_ASSIGNMENT:_ Return each record unchanged and drop the images.

■ ■ ■ ■ ■

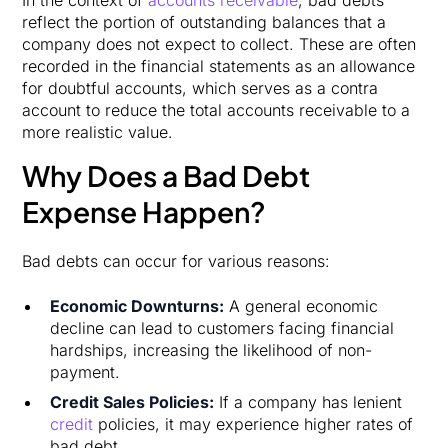
reflect the portion of outstanding balances that a
company does not expect to collect. These are often
recorded in the financial statements as an allowance
for doubtful accounts, which serves as a contra
account to reduce the total accounts receivable to a
more realistic value.
Why Does a Bad Debt
Expense Happen?
Bad debts can occur for various reasons:
Economic Downturns:
A general economic
decline can lead to customers facing financial
hardships, increasing the likelihood of non-
payment.
Credit Sales Policies:
If a company has lenient
credit
policies, it may experience higher rates of
bad debt.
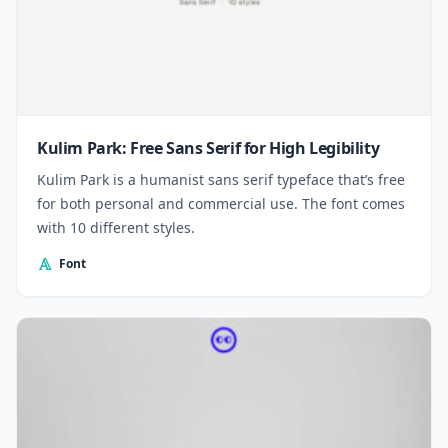
Kulim Park: Free Sans Serif for High Legibility
Kulim Park is a humanist sans serif typeface that’s free
for both personal and commercial use. The font comes
with 10 different styles.
Font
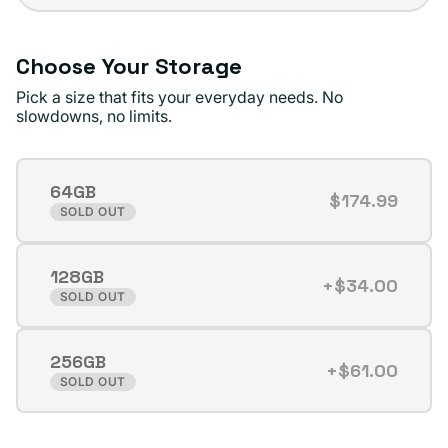
Choose Your Storage
Pick a size that fits your everyday needs. No
slowdowns, no limits.
64GB
$174.99
Variant
SOLD OUT
sold
out
128GB
or
+$34.00
Variant
SOLD OUT
unavailable
sold
out
256GB
or
+$61.00
Variant
SOLD OUT
unavailable
sold
out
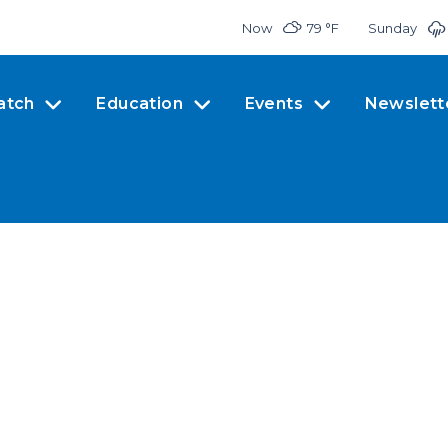
Now
79 °
F
Sunday
atch
Education
Events
Newslett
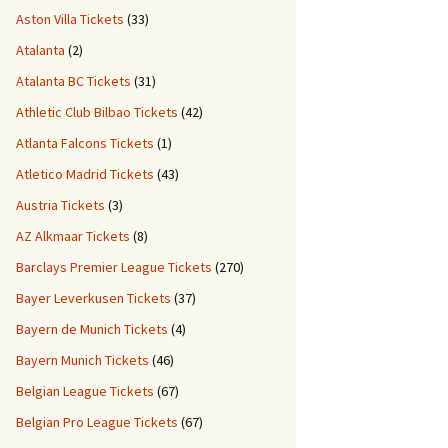
Aston Villa Tickets
(33)
Atalanta
(2)
Atalanta BC Tickets
(31)
Athletic Club Bilbao Tickets
(42)
Atlanta Falcons Tickets
(1)
Atletico Madrid Tickets
(43)
Austria Tickets
(3)
AZ Alkmaar Tickets
(8)
Barclays Premier League Tickets
(270)
Bayer Leverkusen Tickets
(37)
Bayern de Munich Tickets
(4)
Bayern Munich Tickets
(46)
Belgian League Tickets
(67)
Belgian Pro League Tickets
(67)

■ ■ ■ ■ ■

_SOLUTION TO THIS PROBLEM:_
reflect the portion of outstanding balances that a
company does not expect to collect. These are often
recorded in the financial statements as an allowance
for doubtful accounts, which serves as a contra
account to reduce the total accounts receivable to a
more realistic value.
Why Does a Bad Debt
Expense Happen?
Bad debts can occur for various reasons:
Economic Downturns:
A general economic
decline can lead to customers facing financial
hardships, increasing the likelihood of non-
payment.
Credit Sales Policies:
If a company has lenient
credit
policies, it may experience higher rates of
bad debt.
Kulim Park: Free Sans Serif for High Legibility
Kulim Park is a humanist sans serif typeface that’s free
for both personal and commercial use. The font comes
with 10 different styles.
Font
Choose Your Storage
Pick a size that fits your everyday needs. No
slowdowns, no limits.
64GB
$174.99
Variant
SOLD OUT
sold
out
128GB
or
+$34.00
Variant
SOLD OUT
unavailable
sold
out
256GB
or
+$61.00
Variant
SOLD OUT
unavailable
sold
out
Now
79 °
F
Sunday
atch
Education
Events
Newslett
Aston Villa Tickets
(33)
Atalanta
(2)
Atalanta BC Tickets
(31)
Athletic Club Bilbao Tickets
(42)
Atlanta Falcons Tickets
(1)
Atletico Madrid Tickets
(43)
Austria Tickets
(3)
AZ Alkmaar Tickets
(8)
Barclays Premier League Tickets
(270)
Bayer Leverkusen Tickets
(37)
Bayern de Munich Tickets
(4)
Bayern Munich Tickets
(46)
Belgian League Tickets
(67)
Belgian Pro League Tickets
(67)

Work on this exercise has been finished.